(HOST) Commentator Geoff Shields is planning to spend a good part of the holiday weekend out by the pond.
(SHIELDS) It is spring and I love to spend time sitting by our pond in Guilford.
There is a rock, shaped like a chair which is a favorite vantage point.
The pond is clear and has large boulders on the east side and a little rock island toward the north. Cat tails on the west and south sides wave in the wind.
It is easy to understand why Thoreau chose to be a hermit next to Walden Pond rather than deep in the woods.
A pond in spring is filled with a thousand delights. As day breaks, the mother deer and her spotted fawn come to water’s edge for a drink – the apple trees at the shore, in full blossom, are reflected white in the crystal water.
The fish rise to collect the latest insect hatch. The mallards arrive – always, it seems, in couples: the handsome green necked male and his dappled brown mate.
The newts and salamanders hang suspended a foot or two below the water’s surface.
The heron swoops in on long wings to pond’s edge to wade about in search of frogs. As the heron departs it must fly up in a corkscrew pattern to avoid the trees as it gains altitude.

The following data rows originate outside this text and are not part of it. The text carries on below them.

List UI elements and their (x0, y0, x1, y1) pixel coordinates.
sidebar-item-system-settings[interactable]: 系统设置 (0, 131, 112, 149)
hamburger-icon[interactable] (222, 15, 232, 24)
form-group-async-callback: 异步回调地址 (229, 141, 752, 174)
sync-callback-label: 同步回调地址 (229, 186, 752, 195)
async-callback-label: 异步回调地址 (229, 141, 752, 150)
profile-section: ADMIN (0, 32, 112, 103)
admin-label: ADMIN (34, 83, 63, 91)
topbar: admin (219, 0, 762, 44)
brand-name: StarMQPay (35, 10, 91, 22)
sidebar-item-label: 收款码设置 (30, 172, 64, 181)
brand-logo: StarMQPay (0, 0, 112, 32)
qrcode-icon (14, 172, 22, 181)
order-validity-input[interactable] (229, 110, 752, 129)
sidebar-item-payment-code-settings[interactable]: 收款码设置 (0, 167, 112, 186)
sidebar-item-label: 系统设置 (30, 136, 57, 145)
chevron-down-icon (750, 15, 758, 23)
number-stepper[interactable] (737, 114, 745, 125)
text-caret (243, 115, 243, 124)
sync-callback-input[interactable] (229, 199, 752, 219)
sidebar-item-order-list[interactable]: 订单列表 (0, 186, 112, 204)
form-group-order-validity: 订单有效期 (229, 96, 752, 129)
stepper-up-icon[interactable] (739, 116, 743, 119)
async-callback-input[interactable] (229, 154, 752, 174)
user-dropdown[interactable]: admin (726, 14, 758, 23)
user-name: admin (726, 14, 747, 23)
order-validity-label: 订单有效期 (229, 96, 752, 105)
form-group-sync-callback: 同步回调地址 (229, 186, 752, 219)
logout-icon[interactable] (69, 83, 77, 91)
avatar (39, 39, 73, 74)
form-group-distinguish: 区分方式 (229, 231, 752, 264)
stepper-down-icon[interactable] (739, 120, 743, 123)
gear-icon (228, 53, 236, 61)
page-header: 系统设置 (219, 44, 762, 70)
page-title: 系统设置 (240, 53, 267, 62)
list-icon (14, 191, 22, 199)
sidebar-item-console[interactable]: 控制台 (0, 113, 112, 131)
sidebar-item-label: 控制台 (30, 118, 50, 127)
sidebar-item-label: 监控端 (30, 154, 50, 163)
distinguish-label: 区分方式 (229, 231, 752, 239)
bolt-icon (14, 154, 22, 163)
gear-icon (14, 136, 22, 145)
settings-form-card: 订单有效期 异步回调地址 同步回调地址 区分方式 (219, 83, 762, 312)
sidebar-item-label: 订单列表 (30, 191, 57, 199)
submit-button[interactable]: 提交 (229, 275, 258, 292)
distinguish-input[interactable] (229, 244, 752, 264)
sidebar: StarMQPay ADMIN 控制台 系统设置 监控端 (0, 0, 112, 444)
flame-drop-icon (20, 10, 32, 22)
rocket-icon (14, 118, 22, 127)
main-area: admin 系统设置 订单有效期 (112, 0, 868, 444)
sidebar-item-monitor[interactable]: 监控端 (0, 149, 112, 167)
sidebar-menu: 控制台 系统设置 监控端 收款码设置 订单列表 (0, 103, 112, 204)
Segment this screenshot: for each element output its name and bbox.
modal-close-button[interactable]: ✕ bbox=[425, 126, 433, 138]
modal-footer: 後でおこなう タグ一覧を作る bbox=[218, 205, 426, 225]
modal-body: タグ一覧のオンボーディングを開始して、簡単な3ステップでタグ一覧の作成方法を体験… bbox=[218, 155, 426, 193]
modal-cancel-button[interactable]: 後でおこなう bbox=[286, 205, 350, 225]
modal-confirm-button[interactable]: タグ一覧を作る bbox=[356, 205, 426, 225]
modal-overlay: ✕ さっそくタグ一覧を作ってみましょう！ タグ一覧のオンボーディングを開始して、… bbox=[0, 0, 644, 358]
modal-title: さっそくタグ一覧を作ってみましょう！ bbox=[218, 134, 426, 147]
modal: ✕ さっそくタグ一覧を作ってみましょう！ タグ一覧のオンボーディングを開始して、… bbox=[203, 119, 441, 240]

The frogs are quick and mostly escape – but reemerge at dusk to give a symphony. Each type of frog has a different song, and as they all chime in the sound grows louder and louder and eventually seems unbroken.
The swallows and bats come out at dusk to sweep low over the pond collecting black flies and other delicacies to build their strength.
As night settles, the moon reflects on the pond, and I set off to sleep, a happy man.